Snow processes in the mountainous regions

Publié par Institut des Géosciences de l'Environnement IGE, le 1 juillet 2021   1.4k

1. Mountains are as important as anything else

The mountain ecosystem plays an important role in regulating the downstream ecosystems in terms of water availability and nutrient dynamics. They also meets the economic demands through hydropower generation, agricultural production and fresh water replenishment. Being so intriguing in nature, at the same time they are more vulnerable to the climate change. Despite of such an important role in water cycle the mountain hydrology and the impact of climate change on it do not attracted the deliberated concern. The climate change could cause the shift in the different fluxes of water cycle (Figure 2). The snow plays an important role in mountain ecosystem in term of storing the water during the winter and then replenishing the ecosystem in the late summer. However, temporal and spatial variation of snowmelt and its role in regulating the surface and subsurface flow is of limited investigation.

Figure 2: Mountain hydrological cycle and its component (Beria et al., 2018)

2. Surface and subsurface as an integrated system

In mountains, the surface and subsurface both plays the equal role in governing the overall water cycle dynamics. The surface variability is much more dependent on the slope, incoming solar radiation, mountain shadow, wind, vegetation, land cover, snow and evapotranspiration. Whereas, the subsurface variability is dependent on the porosity, permeability, soil horizon, bedrock depth, soil retention and soil transfers. Both processes operate in integration to control the water transfers to the system and to the streamflow from overland flow.

3. Snow and its heterogeneities

The snow dynamics in the mountains are typically influenced by the surface-subsurface coupled processes. However, till now most the snow models are the surface or shallow surface hydrological model. These model do not account the subsurface heterogeneities and its integrated response to the hydrological processes. Hence, most of the model are inefficient in capturing the patchiness of the snow during the melting period and its impact on streamflow. The subsurface and surface heterogeneities lead to the variable snow accumulation and melting across the temporal and spatial scale.
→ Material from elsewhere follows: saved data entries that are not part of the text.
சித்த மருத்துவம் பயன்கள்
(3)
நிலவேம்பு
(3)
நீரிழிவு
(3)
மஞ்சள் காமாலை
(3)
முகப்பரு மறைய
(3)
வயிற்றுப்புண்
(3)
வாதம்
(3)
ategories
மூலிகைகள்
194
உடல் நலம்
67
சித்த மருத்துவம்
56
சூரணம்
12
4. Monitoring and modeling

These integrated process needs a sophisticated observation structure to conclude in terms of the physical processes. Along with observation of the surface meteorology and geography, the subsurface geophysical introspection is equally important to understand the integrated processes. ParFLOW-CLM is an integrated model which simulates the water cycle assuming the surface and subsurface as an integrated system (Figure 3). The distributed nature of the model provide the platform to consider the surface and subsurface heterogeneities in terms of model data forcing. Community Land Model (CLM) is a land surface model integrated to ParFLOW to account for the land-water-energy exchange. CLM is efficient to model the evapotranspiration and snowmelt along with energy exchange at the surface.
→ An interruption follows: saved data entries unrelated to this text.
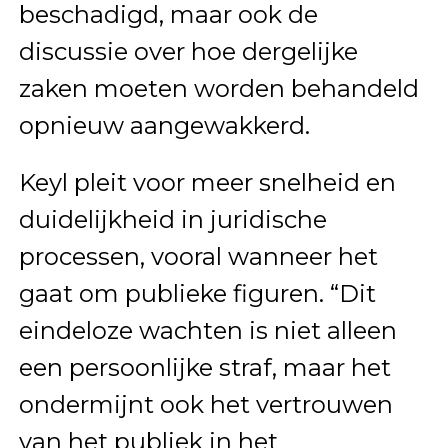
beschadigd, maar ook de
discussie over hoe dergelijke
zaken moeten worden behandeld
opnieuw aangewakkerd.
Keyl pleit voor meer snelheid en
duidelijkheid in juridische
processen, vooral wanneer het
gaat om publieke figuren. “Dit
eindeloze wachten is niet alleen
een persoonlijke straf, maar het
ondermijnt ook het vertrouwen
van het publiek in het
Figure 3: Integrated surface and subsurface processes in ParFLOW-CLM (Kuffour et al., 2020)

5. Distributed and non-distributed forcing

More often in spatial modeling the point station observation is equally distributed to all grids specified within the study area. This constant distribution of parameters is know as the non-distributed forcing. However, in the distributed forcing, the parameter from the point station observation are distributed heterogeneously along all grids based on the surface characteristics.
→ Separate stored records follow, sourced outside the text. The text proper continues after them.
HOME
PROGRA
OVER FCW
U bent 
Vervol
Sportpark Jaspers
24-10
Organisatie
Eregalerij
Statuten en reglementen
6. Snowmelt dynamics and comparison

The forcing heterogeneities makes ParFLOW-CLM to simulate the real snow dynamics. The non-distributed forcing results into the sudden drop in snowmelt along the watershed. However, with distributed forcing the snowmelt last for longer period. This longer snowmelt is result of differential melting which leads to the patchiness of snow on the surface. The results of model were compared with the satellite observation (Sentinel-2) to reveal the compatibility of model (Figure 4).

Figure 4: Snow patch comparison between the model and satellite image.

7. Concluding remark

Shorter and longer snowmelt period leads to significant impact on the water cycle and mountain ecosystem. The nutrient deposited on snow are poured into the water cycle along with snowmelt. These snow dependent nutrient dynamics can cause the serious impact on the vegetation cycle of mountain ecosystem. Moreover, the water managers needs to know the snowmelt temporal distribution to comply with their agricultural and energy production. Further, the climate change can impact the snow stay days in mountain regions, which will directly impact all the physical processes in the mountains. Hence, the mountains require a special attention in the era of climate change to mitigate the impact on its ecosystem.


This article was written by Aniket Gupta, a 2nd year PhD at the IGE


References

  • Beria, H., Larsen, J. R., Ceperley, N. C., Michelon, A., Vennemann, T., & Schaefli, B. (2018). Understanding snow hydrological processes through the lens of stable water isotopes. Wiley Interdisciplinary Reviews: Water, 5(6), e1311.
  • Kuffour, B. N., Engdahl, N. B., Woodward, C. S., Condon, L. E., Kollet, S., & Maxwell, R. M. (2020). Simulating coupled surface–subsurface flows with ParFlow v3. 5.0: capabilities, applications, and ongoing development of an open-source, massively parallel, integrated hydrologic model. Geoscientific Model Development, 13(3), 1373-1397.